Date
Location
Permeable Boundaries, with Jordan Hirsch
Lecture #44 in Joshua Horowitz’s series, The Promiscuous World of Jewish Music
Permeable Boundaries: Playing on the Hasidic and Jewish Bandstand in NY with American-born Klezmorim, presented by Jordan Hirsch
Monday, April 12, 11am Pacific Daylight Time/2pm New York/ 7pm London/ 8pm Paris/ 9pm Tel Aviv. Please confirm the local time !
Length: 1 – 2 hours
Donations to Josh Horowitz are accepted and appreciated, but not required.
Zoom Meeting ID: 967 8901 9038
Password: 156230
There is a Zoom limit of 100 participants. You do not need to register; simply use the sign-in info above.

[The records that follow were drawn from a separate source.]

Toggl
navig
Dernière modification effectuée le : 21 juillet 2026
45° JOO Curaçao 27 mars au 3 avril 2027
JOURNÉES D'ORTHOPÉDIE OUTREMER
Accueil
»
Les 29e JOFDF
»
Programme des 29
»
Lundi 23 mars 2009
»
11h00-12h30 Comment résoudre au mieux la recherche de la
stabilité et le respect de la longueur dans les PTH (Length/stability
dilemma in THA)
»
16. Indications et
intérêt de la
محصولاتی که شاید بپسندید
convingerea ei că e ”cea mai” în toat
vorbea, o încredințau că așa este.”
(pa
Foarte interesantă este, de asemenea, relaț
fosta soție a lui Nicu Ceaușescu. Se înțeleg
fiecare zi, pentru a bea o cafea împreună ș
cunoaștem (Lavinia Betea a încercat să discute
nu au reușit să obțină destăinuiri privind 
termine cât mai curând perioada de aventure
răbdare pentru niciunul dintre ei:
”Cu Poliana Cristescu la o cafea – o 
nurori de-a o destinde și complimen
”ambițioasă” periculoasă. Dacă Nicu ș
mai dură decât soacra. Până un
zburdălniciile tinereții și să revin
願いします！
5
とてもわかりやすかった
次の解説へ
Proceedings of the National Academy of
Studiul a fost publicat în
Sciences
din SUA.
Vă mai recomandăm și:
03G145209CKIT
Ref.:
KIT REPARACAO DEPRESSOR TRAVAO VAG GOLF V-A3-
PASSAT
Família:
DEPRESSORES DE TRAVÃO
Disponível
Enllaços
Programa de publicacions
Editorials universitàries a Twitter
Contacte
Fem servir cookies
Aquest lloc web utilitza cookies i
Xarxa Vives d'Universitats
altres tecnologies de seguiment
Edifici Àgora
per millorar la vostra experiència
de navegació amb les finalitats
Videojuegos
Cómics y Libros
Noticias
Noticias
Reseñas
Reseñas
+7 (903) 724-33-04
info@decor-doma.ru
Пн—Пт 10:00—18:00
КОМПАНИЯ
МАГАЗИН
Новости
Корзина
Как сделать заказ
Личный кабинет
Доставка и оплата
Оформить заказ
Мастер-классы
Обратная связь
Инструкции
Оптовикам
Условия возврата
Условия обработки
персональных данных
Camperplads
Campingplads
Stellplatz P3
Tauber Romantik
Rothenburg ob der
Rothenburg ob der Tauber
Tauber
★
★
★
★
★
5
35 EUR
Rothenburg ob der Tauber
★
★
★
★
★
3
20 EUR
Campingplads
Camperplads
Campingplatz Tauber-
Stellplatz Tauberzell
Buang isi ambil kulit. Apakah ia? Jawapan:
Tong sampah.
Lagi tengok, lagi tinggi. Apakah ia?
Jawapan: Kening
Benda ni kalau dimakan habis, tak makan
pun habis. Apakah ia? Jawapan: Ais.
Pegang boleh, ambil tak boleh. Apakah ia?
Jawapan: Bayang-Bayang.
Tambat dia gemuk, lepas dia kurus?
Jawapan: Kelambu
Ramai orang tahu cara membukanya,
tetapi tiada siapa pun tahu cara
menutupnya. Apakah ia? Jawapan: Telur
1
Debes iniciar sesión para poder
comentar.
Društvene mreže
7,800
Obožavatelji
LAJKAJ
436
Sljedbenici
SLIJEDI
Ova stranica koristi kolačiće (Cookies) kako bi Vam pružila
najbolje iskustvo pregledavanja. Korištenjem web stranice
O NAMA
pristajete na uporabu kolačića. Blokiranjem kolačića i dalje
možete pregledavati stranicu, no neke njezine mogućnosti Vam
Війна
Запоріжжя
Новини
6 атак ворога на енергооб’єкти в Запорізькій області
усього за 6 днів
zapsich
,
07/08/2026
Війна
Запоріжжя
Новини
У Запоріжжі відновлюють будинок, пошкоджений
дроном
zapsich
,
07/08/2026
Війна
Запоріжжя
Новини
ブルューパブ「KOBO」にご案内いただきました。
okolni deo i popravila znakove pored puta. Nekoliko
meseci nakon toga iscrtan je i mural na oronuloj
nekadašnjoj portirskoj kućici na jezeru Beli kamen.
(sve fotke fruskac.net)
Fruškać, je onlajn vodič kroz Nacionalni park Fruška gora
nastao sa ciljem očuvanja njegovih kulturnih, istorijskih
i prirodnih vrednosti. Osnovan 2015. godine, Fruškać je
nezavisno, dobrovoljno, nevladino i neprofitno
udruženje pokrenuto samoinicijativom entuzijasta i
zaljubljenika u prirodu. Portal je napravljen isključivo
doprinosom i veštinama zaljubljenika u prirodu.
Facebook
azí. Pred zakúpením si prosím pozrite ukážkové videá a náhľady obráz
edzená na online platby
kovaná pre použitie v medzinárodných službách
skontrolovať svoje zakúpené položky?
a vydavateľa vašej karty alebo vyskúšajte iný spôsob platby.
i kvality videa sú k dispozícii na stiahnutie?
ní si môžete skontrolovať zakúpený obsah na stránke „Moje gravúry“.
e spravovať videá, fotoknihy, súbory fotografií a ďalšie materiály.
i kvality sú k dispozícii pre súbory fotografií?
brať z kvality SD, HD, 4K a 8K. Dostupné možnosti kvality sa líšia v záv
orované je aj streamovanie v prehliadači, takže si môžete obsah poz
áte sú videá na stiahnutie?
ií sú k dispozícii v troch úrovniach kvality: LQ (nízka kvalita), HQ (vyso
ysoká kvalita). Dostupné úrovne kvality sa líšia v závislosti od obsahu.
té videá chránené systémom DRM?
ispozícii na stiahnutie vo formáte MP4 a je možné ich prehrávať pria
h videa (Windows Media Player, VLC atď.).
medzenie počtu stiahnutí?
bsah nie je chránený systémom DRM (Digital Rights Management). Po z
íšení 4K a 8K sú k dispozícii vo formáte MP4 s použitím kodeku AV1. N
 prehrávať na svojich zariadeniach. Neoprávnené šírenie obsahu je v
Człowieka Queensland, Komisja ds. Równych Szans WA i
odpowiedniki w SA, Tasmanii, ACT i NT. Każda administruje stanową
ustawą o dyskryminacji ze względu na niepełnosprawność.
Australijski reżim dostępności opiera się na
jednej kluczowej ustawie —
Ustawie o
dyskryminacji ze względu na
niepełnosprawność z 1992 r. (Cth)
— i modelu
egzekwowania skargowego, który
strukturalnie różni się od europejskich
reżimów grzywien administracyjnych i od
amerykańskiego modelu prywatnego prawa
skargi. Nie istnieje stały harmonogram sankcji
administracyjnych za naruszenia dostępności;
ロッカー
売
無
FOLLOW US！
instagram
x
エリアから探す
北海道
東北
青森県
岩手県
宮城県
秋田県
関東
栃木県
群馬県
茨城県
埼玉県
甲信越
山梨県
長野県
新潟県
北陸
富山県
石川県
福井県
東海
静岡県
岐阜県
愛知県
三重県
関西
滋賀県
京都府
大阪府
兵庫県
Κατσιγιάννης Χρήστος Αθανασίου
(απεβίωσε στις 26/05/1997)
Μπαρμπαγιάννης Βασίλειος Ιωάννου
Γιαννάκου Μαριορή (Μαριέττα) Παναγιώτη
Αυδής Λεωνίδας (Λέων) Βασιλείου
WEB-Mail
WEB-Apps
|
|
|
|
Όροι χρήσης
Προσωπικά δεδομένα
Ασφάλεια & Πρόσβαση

When discussing the klezmer ‘revival,’ or ‘resurgence’, or ‘revitalization’, we often think of it as a repertoire and style of music that was practiced by fewer musicians in fewer places for fewer people through the 50’s and 60’s. But if we think more broadly about the definition of klezmer and its world, there is another path through which the music was kept alive and even vibrant. The New York Haredi community held on to a more traditional mode of performing Jewish music long after the rest of American Jewry adopted the musical and aesthetic trappings of the general culture. Jordan Hirsch and his peers are the last group of musicians to come up when the Jewish wedding scene still played by the old rules, and klezmer and Ashkenazic expressive culture, to borrow a phrase, could still be learned on the bandstand. Jordan will relate his experience and try to tie it to the journey of klezmer in the U.S. in the post-war era.
This project has been made possible in part by a grant from the Alliance for California Traditional Arts, in partnership with the Walter & Elise Haas Fund, the William and Flora Hewlett Foundation, Grants for the Arts, and The California Endowment.